HORSE RACING—In his first start as a 4-year-old and his first in California, SPECTACULAR BID ($2.60), Bill Shoemaker up, won the $81,550 Malibu Stakes at Santa Anita, covering the seven furlongs in a track-record 1:20 and finishing five lengths ahead of Flying Paster.
SWIMMING—TRACY CAULKINS won the 200-meter individual medley in 2:13.69, breaking her own world record set in 1978 by .38; at the Women's International Competition in Austin, Texas.
TENNIS—BRIAN GOTTFRIED and RAUL RAMIREZ defeated Wojtak Fibak and Tom Okker 3-6, 6-4, 6-4, 4-6, 6-3 to win the $200,000 World Doubles Tennis Championships at Olympia, England.
Guillermo Vilas won his second straight Australian Open title in Melbourne 7-6, 6-3, 6-2 over John Sadri. BARBARA JORDAN defeated Sharon Walsh 6-3, 6-3 in the finals of the women's singles.
TRACK—Two world indoor records were set at the Muhammad Ali Invitational in Long Beach. HOUSTON McTEAR won the 60-meters in 6.38, and EVELYN ASHFORD won the women's 60 in 7.04 (page 103).
MILEPOSTS—FIRED: By Arizona State, FRED MILLER, the athletic director who dismissed Football Coach Frank Kush on Oct. 13.
By the University of Florida as basketball coach, JOHN LOTZ, 44, after guiding the Gators to a 4-7 start this season. Ed Visscher was named acting coach.

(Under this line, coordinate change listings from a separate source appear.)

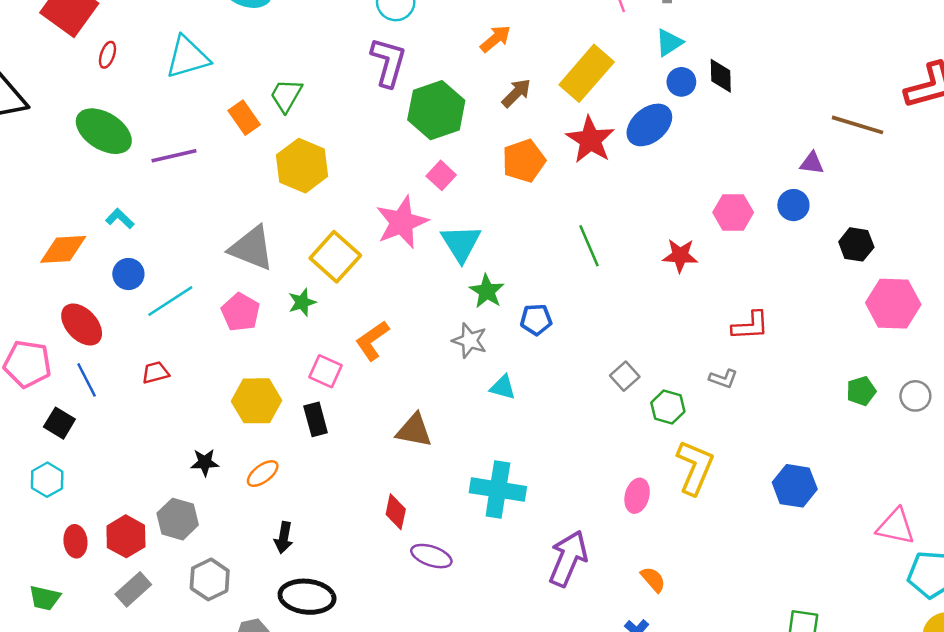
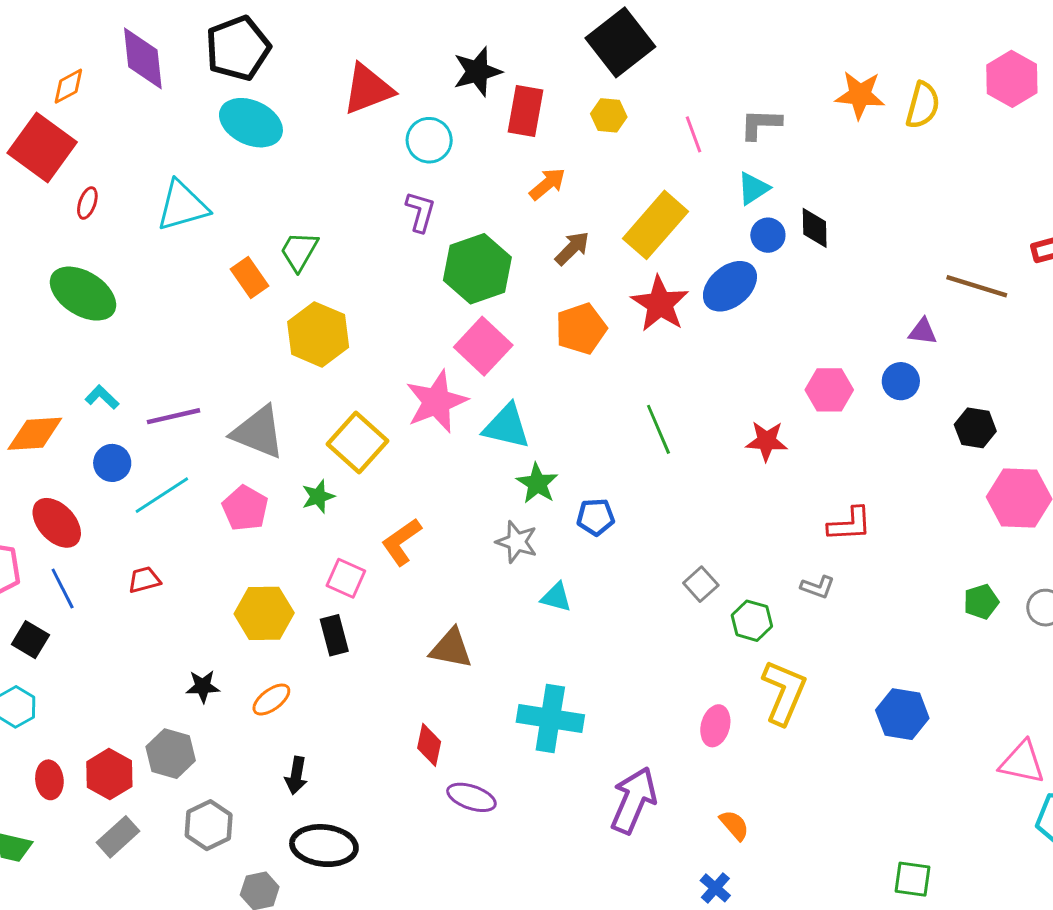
purple L-shape: (388, 62) -> (420, 212), size x0.7
purple line: (174, 156) -> (174, 416), moved
pink square: (441, 175) -> (483, 346), size x1.6
cyan triangle: (461, 243) -> (507, 426), turned -45

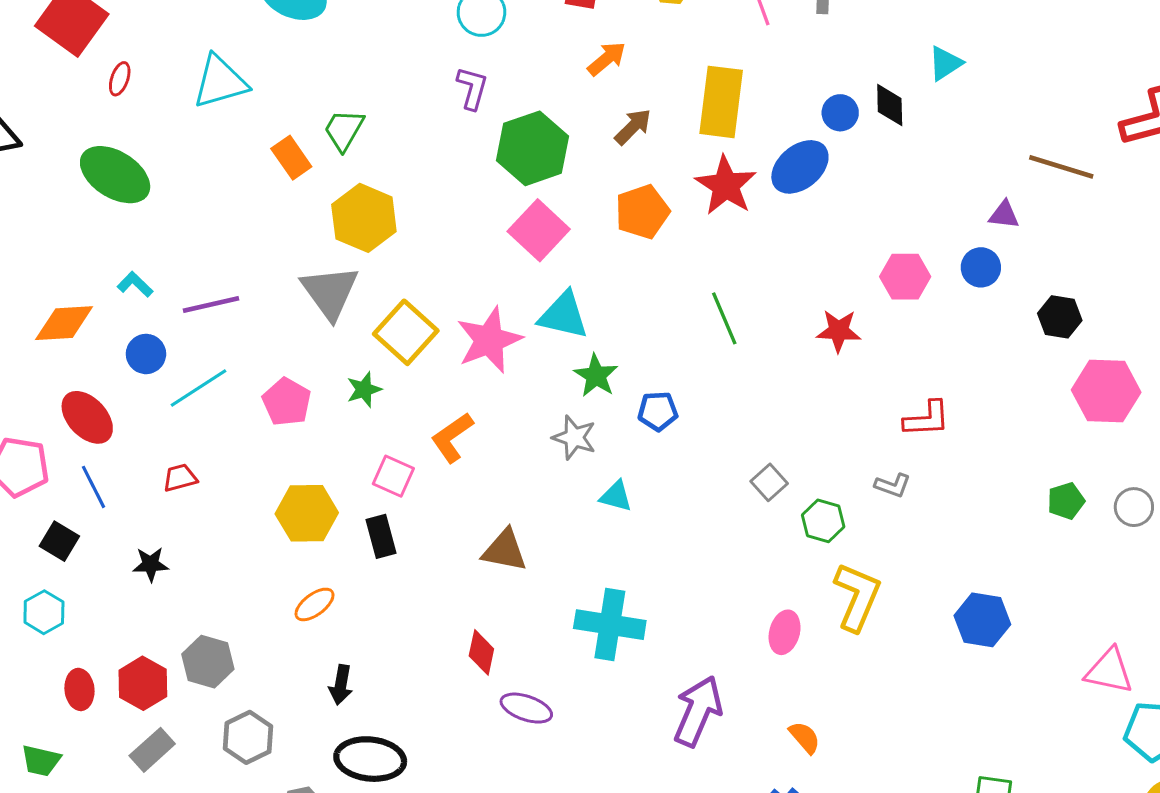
cyan triangle: (753, 188) -> (945, 63), moved
yellow rectangle: (655, 225) -> (721, 102), turned -34
pink star: (436, 402) -> (489, 340), moved
gray triangle: (258, 432) -> (330, 292), moved, turned 32
black star: (203, 686) -> (151, 564), moved

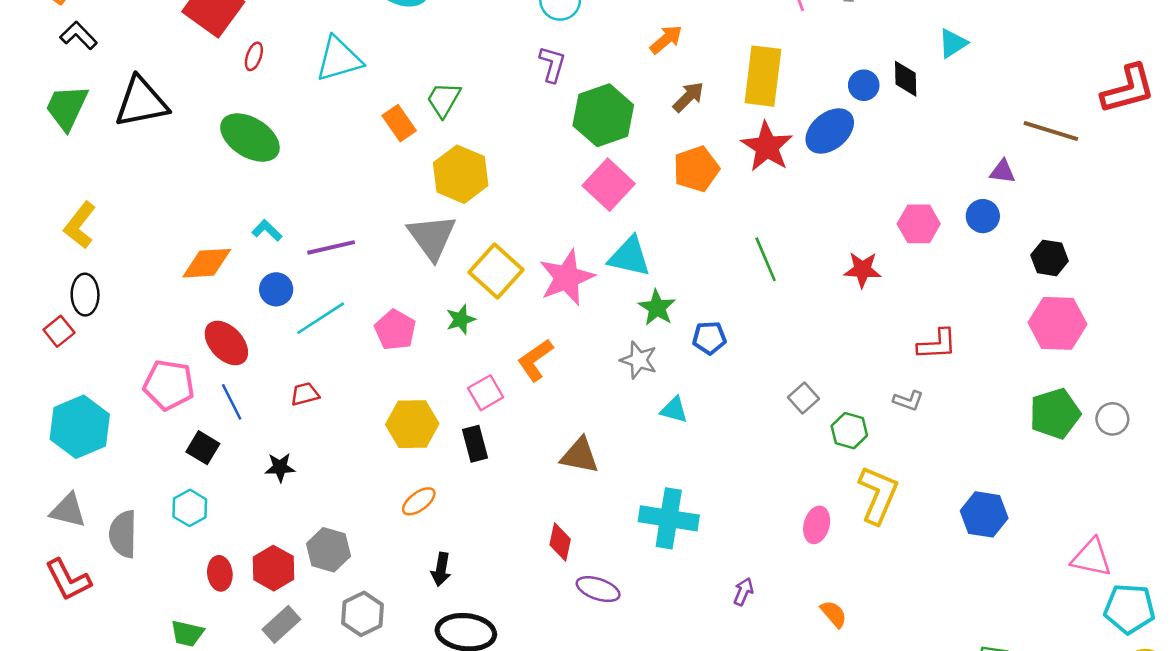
pink hexagon: (1106, 391) -> (1057, 323), moved
pink square: (393, 476) -> (486, 393), turned 36
green pentagon: (1066, 501) -> (1055, 414), size x1.6
purple arrow: (698, 711) -> (743, 592), size x0.5

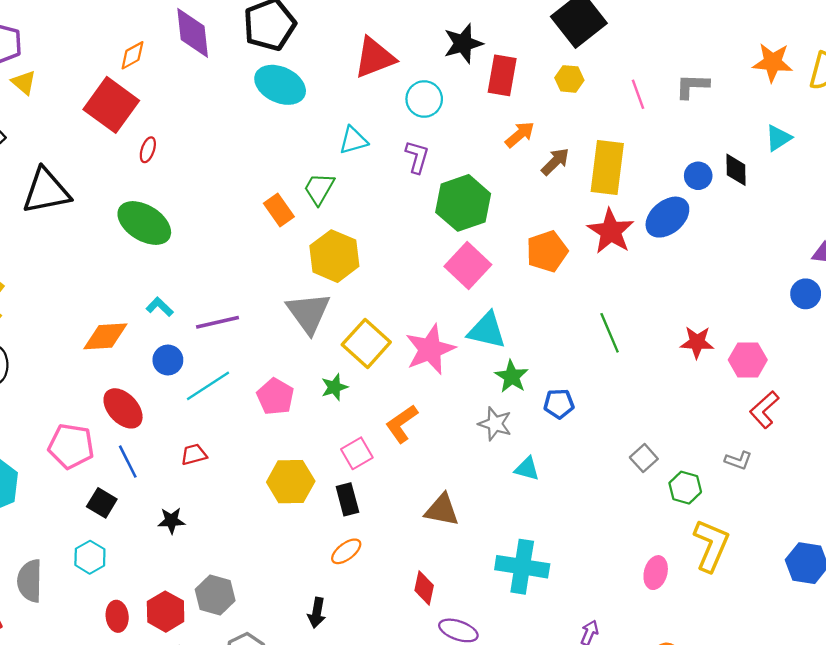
cyan triangle: (339, 59) -> (353, 140), moved, size x0.7
brown arrow: (688, 97) -> (555, 162), moved
pink hexagon: (919, 224) -> (748, 360), moved
red L-shape: (937, 344) -> (764, 410), turned 141
orange ellipse: (419, 501) -> (346, 551), moved

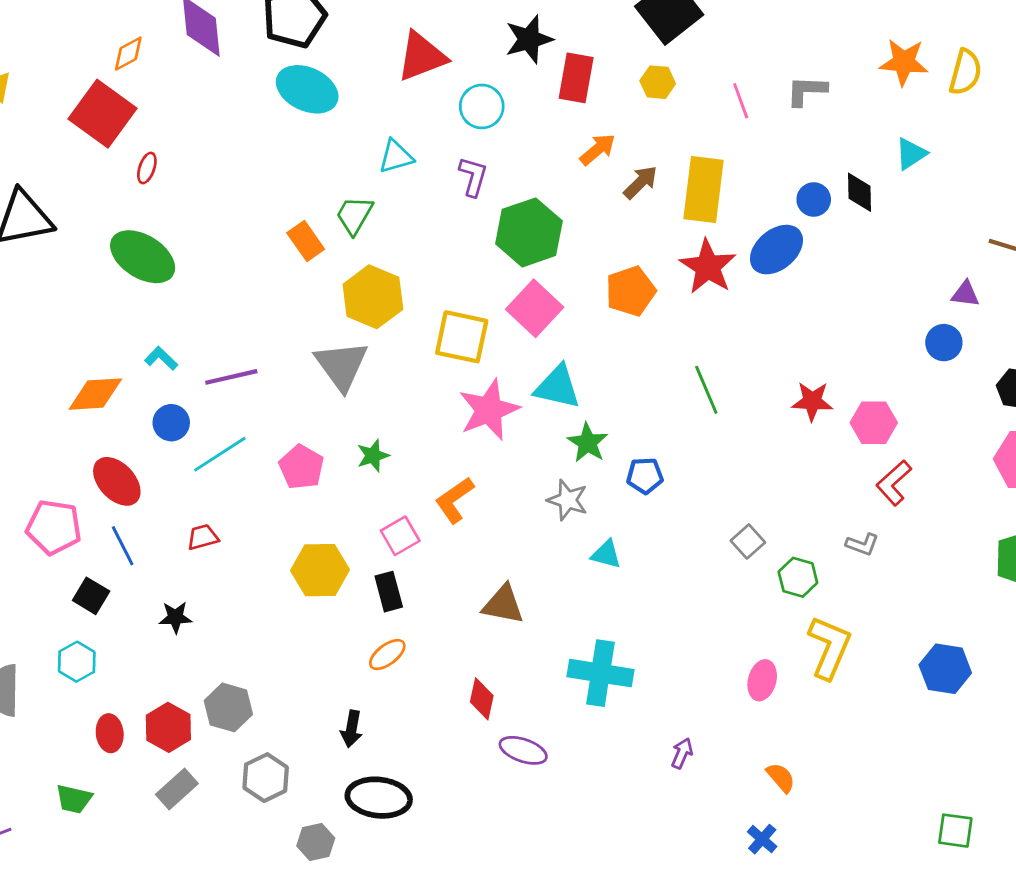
yellow square: (366, 343) -> (462, 337), moved, turned -30

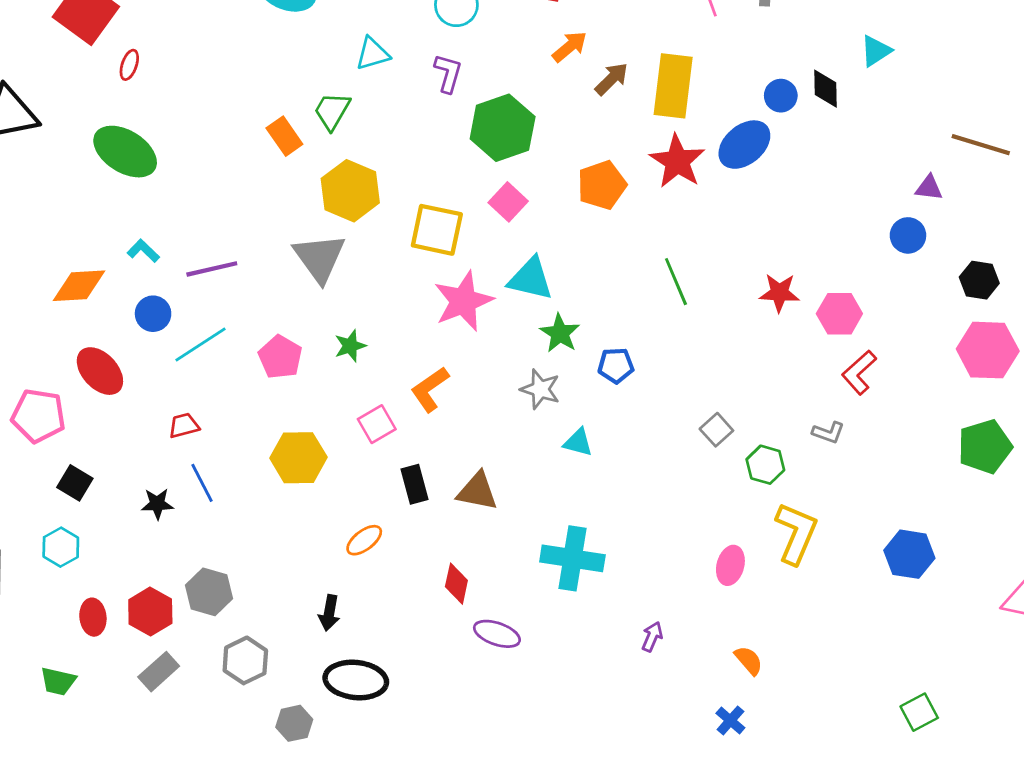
pink square: (535, 308) -> (508, 202), size x0.7
blue line: (123, 546) -> (202, 483), moved
black rectangle: (389, 592) -> (414, 484), moved
green square: (955, 831) -> (919, 712), turned -36

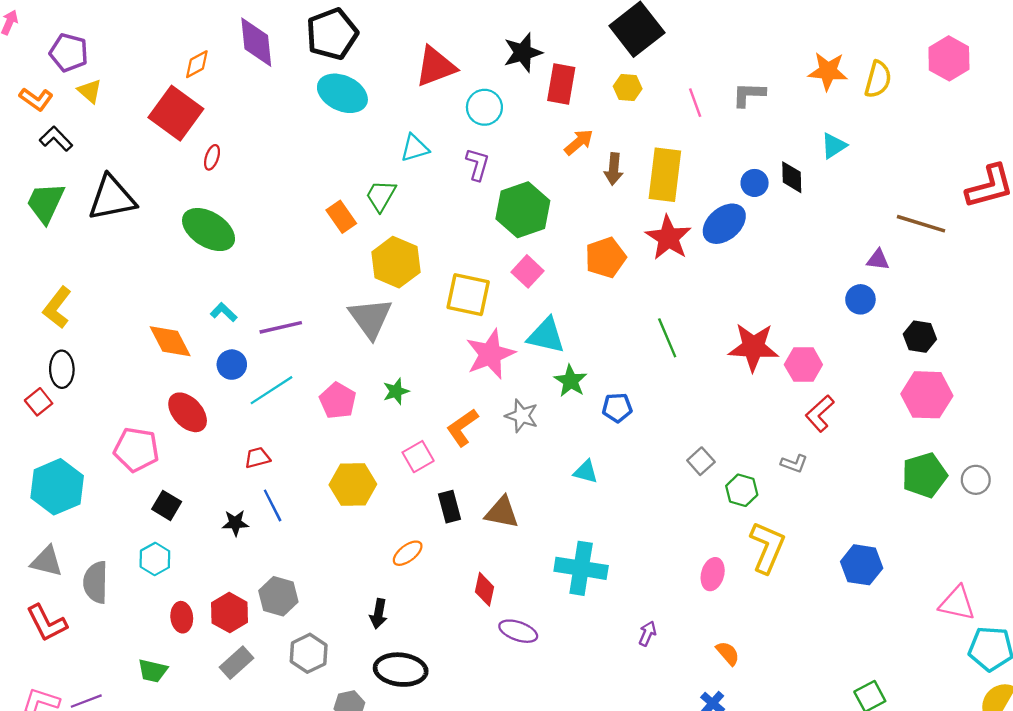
brown arrow: (612, 79) -> (614, 169), turned 140
orange diamond: (79, 286) -> (170, 341), turned 66
red star: (779, 293) -> (753, 347), size x1.5
gray star: (540, 389) -> (522, 416), moved

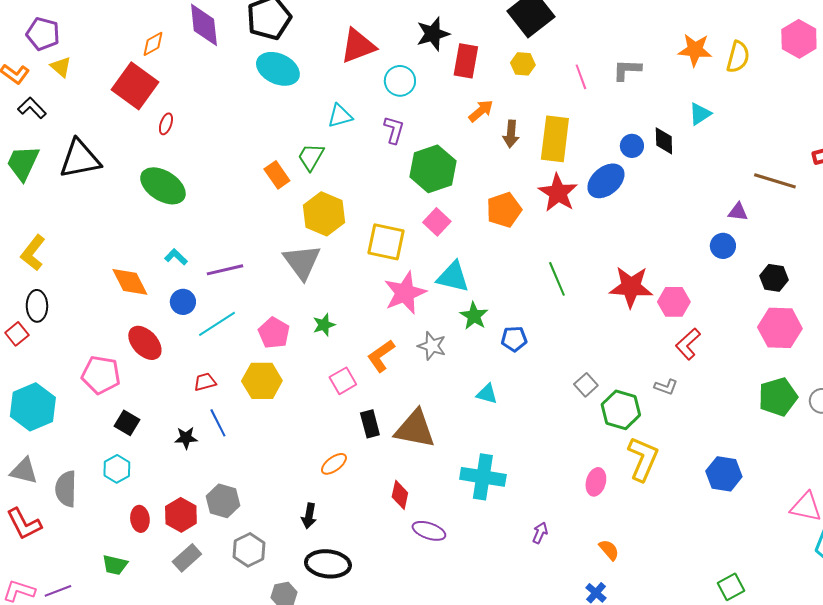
yellow hexagon: (353, 484) -> (262, 381), moved
green hexagon: (742, 490) -> (621, 410), size x1.4
brown triangle: (502, 512) -> (415, 429), size x1.4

NAMED: As head football coach by Northern Illinois. BILL MALLORY, 44, former coach (1974-78) of the University of Colorado, who had a 35-21-1 record.
HIRED: As coach of the CFL Toronto Argonauts, WILLIE WOOD, 43, former Packer defensive back. He is the first black coach of a major pro football team.
DIED: FRANK WYKOFF, 70, a sprinter who won gold medals as a member of the U.S. 400-meter relay teams in the 1928, 1932 and 1936 Olympics; of emphysema; in Pasadena, Calif.
Middleweight Boxer TONY THOMAS, 20, of a blood clot on the brain suffered during a Dec. 22 fight in Spartanburg, S.C.